Florida 2026 Legislative Session: Chamber Calls It a Win
The Florida Chamber of Commerce praises the 2026 Legislative Session as incremental progress for business, highlighting housing and impact fee reforms.
Florida’s 2026 Legislative Session wrapped up Friday, and the Florida Chamber of Commerce is calling it a win for business, though not exactly a breakthrough one.
The state’s most powerful business lobbying group described the session as a period of incremental progress, praising lawmakers for moving the needle on key economic priorities without undoing the pro-business foundations built in recent years. For an organization that has spent years pushing Tallahassee toward what it calls a competitive business climate, holding the line matters just as much as advancing the ball.
“Florida continues to outpace much of the nation because of a united business community that is focused on the right things happening in Florida,” said Mark Wilson, the Chamber’s president and chief executive officer. “This year, lawmakers took incremental steps in strengthening Florida’s business climate without backtracking on policies that have led to Florida’s nationally recognized pro-business environment, ensuring job creators and families can continue to thrive.”
Among the session’s highlights the Chamber pointed to: expanded workforce housing opportunities under the state’s Live Local framework, which has become a central pillar of Florida’s attempt to address its housing affordability crisis. Lawmakers also took up reforms to how local governments calculate impact fees, a perennial source of tension between developers and municipalities across South Florida and beyond. Streamlining the building permit process and directing new investments toward health care workforce shortages also made the Chamber’s list of wins.
For South Florida, those issues carry particular weight. Housing costs in Miami-Dade, Broward, and Palm Beach counties continue to squeeze working families and drive workers out of the region. Any loosening of the regulatory pipeline for workforce housing units could have real consequences for communities where teachers, nurses, and service workers struggle to afford a place to live near their jobs.
The Chamber also flagged progress on emerging industries, specifically advanced air mobility and large-scale data centers, framing both as signals to outside investors that Florida remains open for business in the technology and innovation sectors. Infrastructure resilience and public-private partnerships rounded out the group’s priority list, both of which matter enormously to a state that spends billions recovering from hurricanes and managing an aging infrastructure network.
One battle the Chamber took particular pride in winning was defensive. The group said it worked through the session to defeat legislation that would have reversed lawsuit abuse reforms passed in 2023. Those reforms were bitterly contested when they passed, with trial lawyers and consumer advocates arguing they stripped ordinary Floridians of legal recourse. Business groups countered that Florida’s litigation environment was driving up insurance costs and scaring off investment. The reforms survived this session intact.

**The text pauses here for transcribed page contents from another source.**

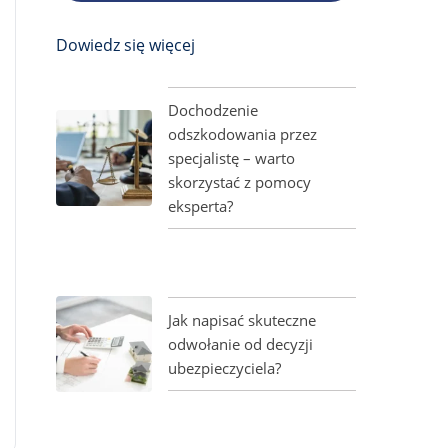
Dowiedz się więcej
Dochodzenie
odszkodowania przez
specjalistę – warto
skorzystać z pomocy
eksperta?
Jak napisać skuteczne
odwołanie od decyzji
ubezpieczyciela?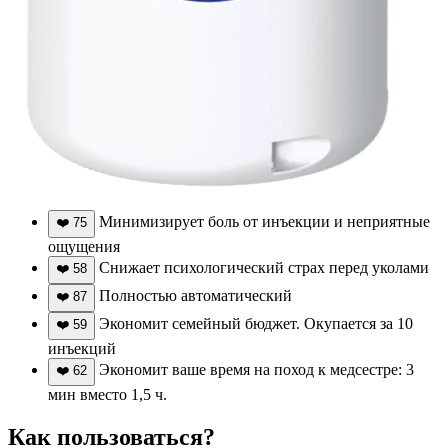
Минимизирует боль от инъекции и неприятные
❤️
75
ощущения
Снижает психологический страх перед уколами
❤️
58
Полностью автоматический
❤️
87
Экономит семейный бюджет. Окупается за 10
❤️
59
инъекций
Экономит ваше время на поход к медсестре: 3
❤️
62
мин вместо 1,5 ч.
Как пользоваться?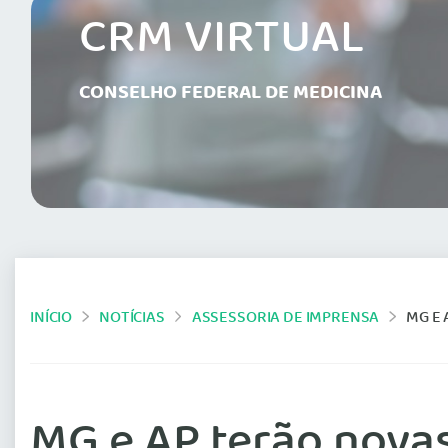
CRM VIRTUAL
CONSELHO FEDERAL DE MEDICINA
INÍCIO
NOTÍCIAS
ASSESSORIA DE IMPRENSA
MG E
MG e AP terão nova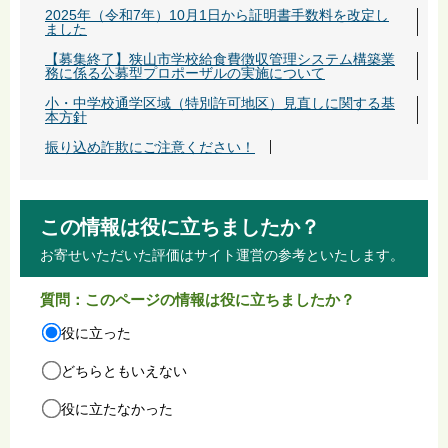
2025年（令和7年）10月1日から証明書手数料を改定し
ました
【募集終了】狭山市学校給食費徴収管理システム構築業
務に係る公募型プロポーザルの実施について
小・中学校通学区域（特別許可地区）見直しに関する基
本方針
振り込め詐欺にご注意ください！
この情報は役に立ちましたか？
お寄せいただいた評価はサイト運営の参考といたします。
質問：このページの情報は役に立ちましたか？
役に立った
どちらともいえない
役に立たなかった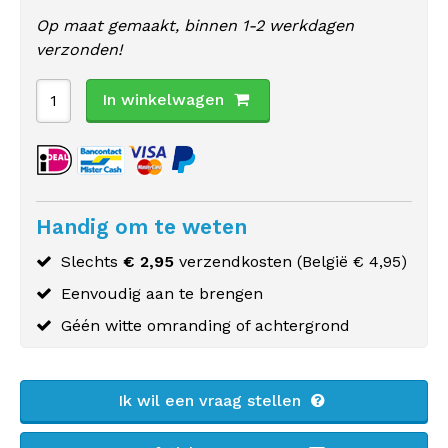
Op maat gemaakt, binnen 1-2 werkdagen
verzonden!
In winkelwagen
Handig om te weten
Slechts
€ 2,95
verzendkosten (
België
€ 4,95)
Eenvoudig aan te brengen
Géén witte omranding of achtergrond
Ik wil een vraag stellen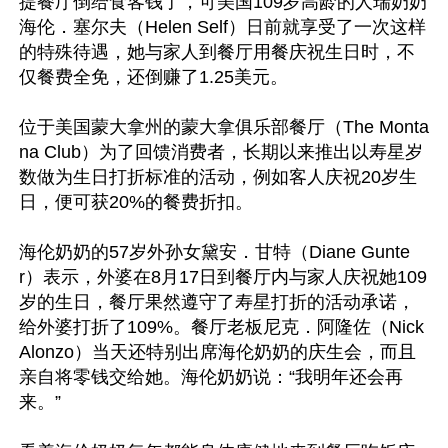
提餐厅倒给食客钱了，可美国109岁高龄的人瑞奶奶
海伦．塞尔夫（Helen Self）日前就享受了一次这样
的特殊待遇，她与家人到餐厅用餐庆祝生日时，不
仅餐费全免，还倒赚了1.25美元。

位于美国蒙大拿州的蒙大拿俱乐部餐厅（The Monta
na Club）为了回馈消费者，长期以来推出以寿星岁
数做为生日打折标准的活动，例如客人庆祝20岁生
日，便可获20%的餐费折扣。

海伦奶奶的57岁外孙女黛安．甘特（Diane Gunte
r）表示，外婆在8月17日到餐厅内与家人庆祝她109
岁的生日，餐厅果然遵守了寿星打折的活动承诺，
给外婆打折了109%。餐厅老板尼克．阿隆佐（Nick 
Alonzo）当天还特别出席海伦奶奶的庆生会，而且
亲自将零钱交给她。海伦奶奶说：“我明年还会再
来。”
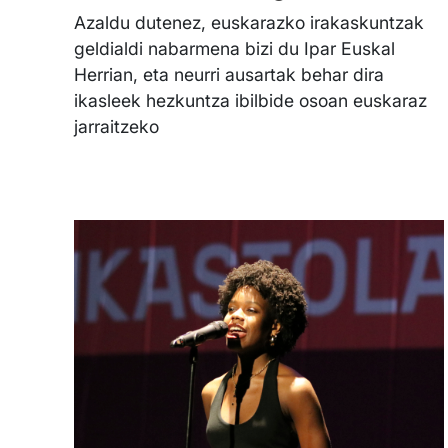
Azaldu dutenez, euskarazko irakaskuntzak
geldialdi nabarmena bizi du Ipar Euskal
Herrian, eta neurri ausartak behar dira
ikasleek hezkuntza ibilbide osoan euskaraz
jarraitzeko
Irudia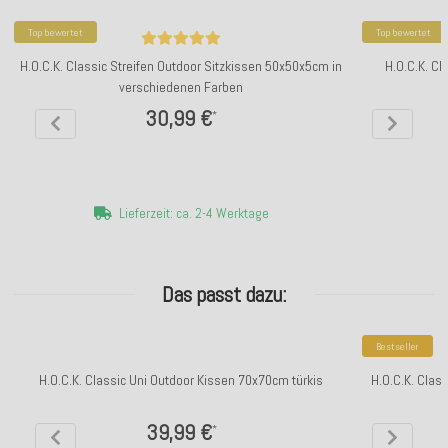
Top bewertet
Top bewertet
H.O.C.K. Classic Streifen Outdoor Sitzkissen 50x50x5cm in
H.O.C.K. Cl
verschiedenen Farben
30,99 €
*
Lieferzeit: ca. 2-4 Werktage
Das passt dazu:
Bestseller
H.O.C.K. Classic Uni Outdoor Kissen 70x70cm türkis
H.O.C.K. Clas
39,99 €
*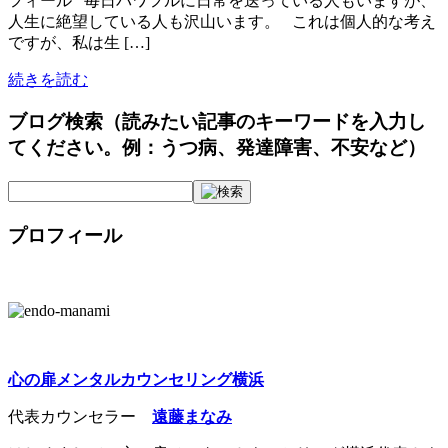
フィール 毎日パワフルに日常を送っている人もいますが、
人生に絶望している人も沢山います。 これは個人的な考え
ですが、私は生 […]
続きを読む
ブログ検索（読みたい記事のキーワードを入力し
てください。例：うつ病、発達障害、不安など）
プロフィール
心の扉メンタルカウンセリング横浜
代表カウンセラー
遠藤まなみ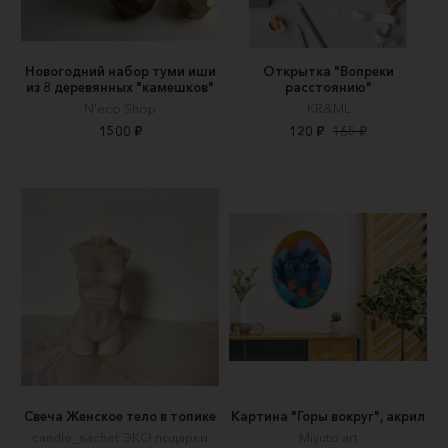
Новогодний набор туми иши
Открытка "Вопреки
из 8 деревянных "камешков"
расстоянию"
N'eco Shop
KR&ML
1500 ₽
120 ₽
165 ₽
Свеча Женское тело в топике
Картина "Горы вокруг", акрил
candle_sachet ЭКО подарки
Miyuto art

Frank Walker, the Chamber’s executive vice president of government and political relations, struck a forward-looking tone even while acknowledging the wins.

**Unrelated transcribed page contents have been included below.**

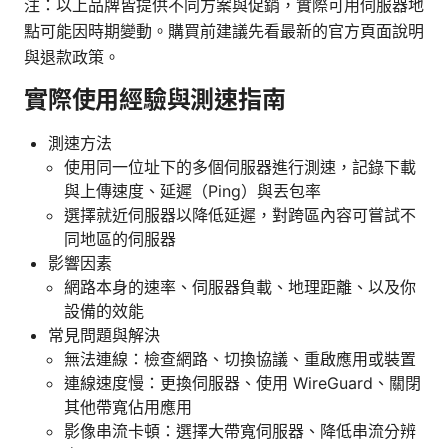
注：以上品牌皆提供不同方案與促銷，實際可用伺服器地
點可能因時期變動。購買前建議先看最新的官方頁面說明
與退款政策。
實際使用經驗與測速指南
測速方法
使用同一位址下的多個伺服器進行測速，記錄下載
與上傳速度、延遲（Ping）與丟包率
選擇就近伺服器以降低延遲，對跨區內容可嘗試不
同地區的伺服器
影響因素
網路本身的速率、伺服器負載、地理距離、以及你
設備的效能
常見問題與解決
無法連線：檢查網路、切換協議、重啟應用或裝置
連線速度慢：更換伺服器、使用 WireGuard、關閉
其他帶寬佔用應用
影像串流卡頓：選擇大帶寬伺服器、降低串流分辨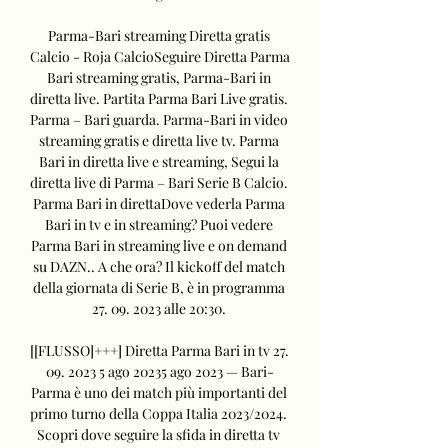
Parma-Bari streaming Diretta gratis 
Calcio - Roja CalcioSeguire Diretta Parma 
Bari streaming gratis, Parma-Bari in 
diretta live. Partita Parma Bari Live gratis. 
Parma – Bari guarda. Parma-Bari in video 
streaming gratis e diretta live tv. Parma 
Bari in diretta live e streaming, Segui la 
diretta live di Parma – Bari Serie B Calcio. 
Parma Bari in direttaDove vederla Parma 
Bari in tv e in streaming? Puoi vedere 
Parma Bari in streaming live e on demand 
su DAZN.. A che ora? Il kickoff del match 
della giornata di Serie B, è in programma 
27. 09. 2023 alle 20:30. 

[[FLUSSO]+++] Diretta Parma Bari in tv 27. 
09. 2023 5 ago 20235 ago 2023 — Bari-
Parma è uno dei match più importanti del 
primo turno della Coppa Italia 2023/2024. 
Scopri dove seguire la sfida in diretta tv 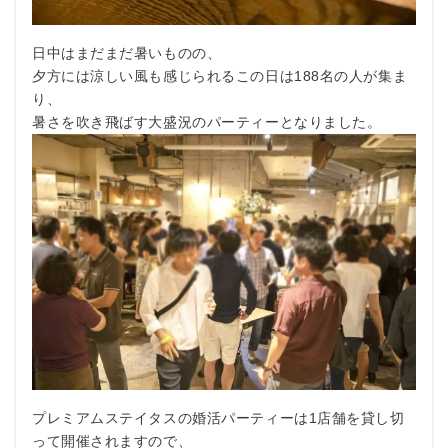
日中はまだまだ暑いものの、
夕方には涼しい風も感じられるこの日は188名の人が集ま
り、
暑さを吹き飛ばす大盛況のパーティーとなりました。
プレミアムステイタスの婚活パーティーは1店舗を貸し切
って開催されますので、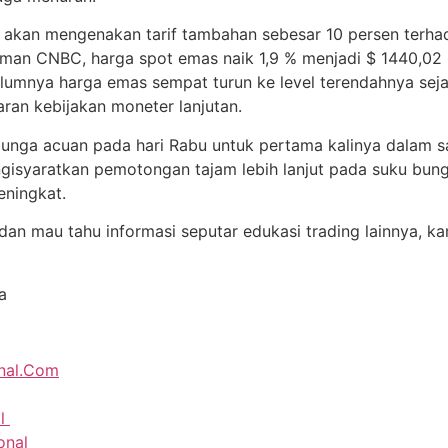
kan mengenakan tarif tambahan sebesar 10 persen terhada
laman CNBC, harga spot emas naik 1,9 % menjadi $ 1440,0
lumnya harga emas sempat turun ke level terendahnya sejak
ran kebijakan moneter lanjutan.
nga acuan pada hari Rabu untuk pertama kalinya dalam sa
isyaratkan pemotongan tajam lebih lanjut pada suku bung
ningkat.
i dan mau tahu informasi seputar edukasi trading lainnya,
a
onal.Com
al
onal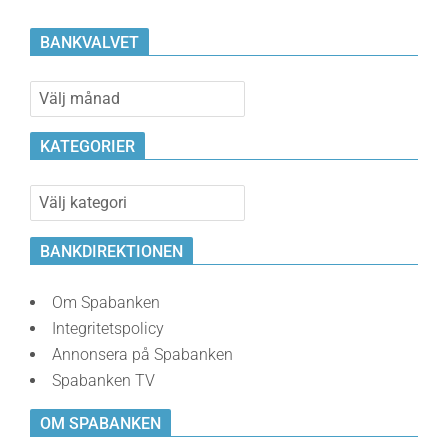
BANKVALVET
Bankvalvet
KATEGORIER
Kategorier
BANKDIREKTIONEN
Om Spabanken
Integritetspolicy
Annonsera på Spabanken
Spabanken TV
OM SPABANKEN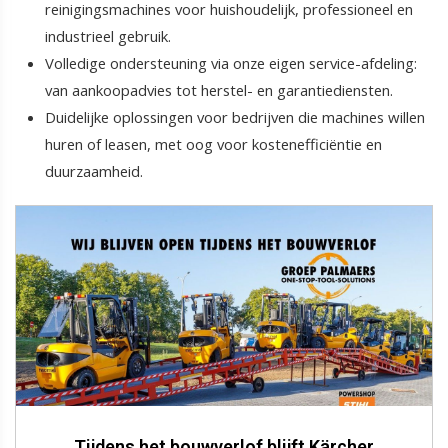
reinigingsmachines voor huishoudelijk, professioneel en
industrieel gebruik.
Volledige ondersteuning via onze eigen service-afdeling:
van aankoopadvies tot herstel- en garantiediensten.
Duidelijke oplossingen voor bedrijven die machines willen
huren of leasen, met oog voor kostenefficiëntie en
duurzaamheid.
Tijdens het bouwverlof blijft Kärcher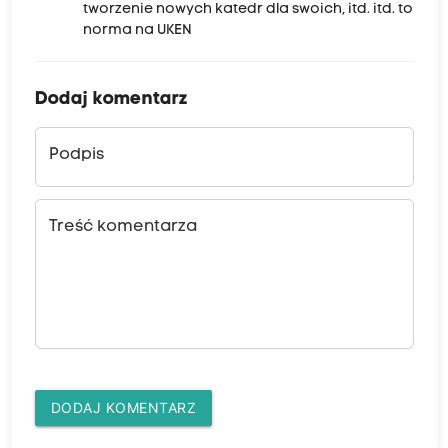
tworzenie nowych katedr dla swoich, itd. itd. to
norma na UKEN
Dodaj komentarz
Podpis
Treść komentarza
DODAJ KOMENTARZ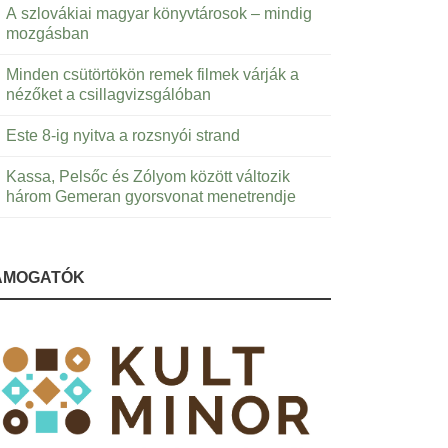
A szlovákiai magyar könyvtárosok – mindig
mozgásban
Minden csütörtökön remek filmek várják a
nézőket a csillagvizsgálóban
Este 8-ig nyitva a rozsnyói strand
Kassa, Pelsőc és Zólyom között változik
három Gemeran gyorsvonat menetrendje
ÁMOGATÓK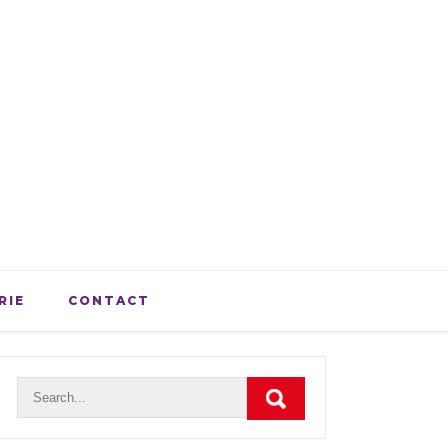
RIE
CONTACT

“Florida cannot rest on its laurels but must continue focusing on our economic competitiveness and pro-business environment,” Walker said. “As we continue to compete with other states and nations, Florida can send a signal that investment and innovation are welcome in Florida by easing administrative and economic burdens through the adoption of additional pro-business policies that stimulate job creation and unleash pathways to prosperity for all Floridians.”
That framing, careful and forward-facing, reflects a political moment in Tallahassee where business groups have significant influence but are also watching a national economic environment that keeps shifting. Tariff uncertainty, a tightening labor market, and federal policy swings are all variables that Florida’s business community cannot control from the Capitol.
What they can control is the state regulatory environment, and by the Chamber’s own accounting, they protected it this session.
Critics of the Chamber’s agenda, including labor advocates and housing justice organizers, have argued that “pro-business” policies often come at the expense of workers and tenants. Their voices did not shape the final session outcome in any significant way, and the 2026 session closed with the business community’s priorities largely intact.
Now the attention shifts to implementation. Legislation is one thing. Whether local governments, developers, and health care systems actually move on the opportunities this session created is a question that will play out across Florida’s 67 counties, not in committee rooms in Tallahassee.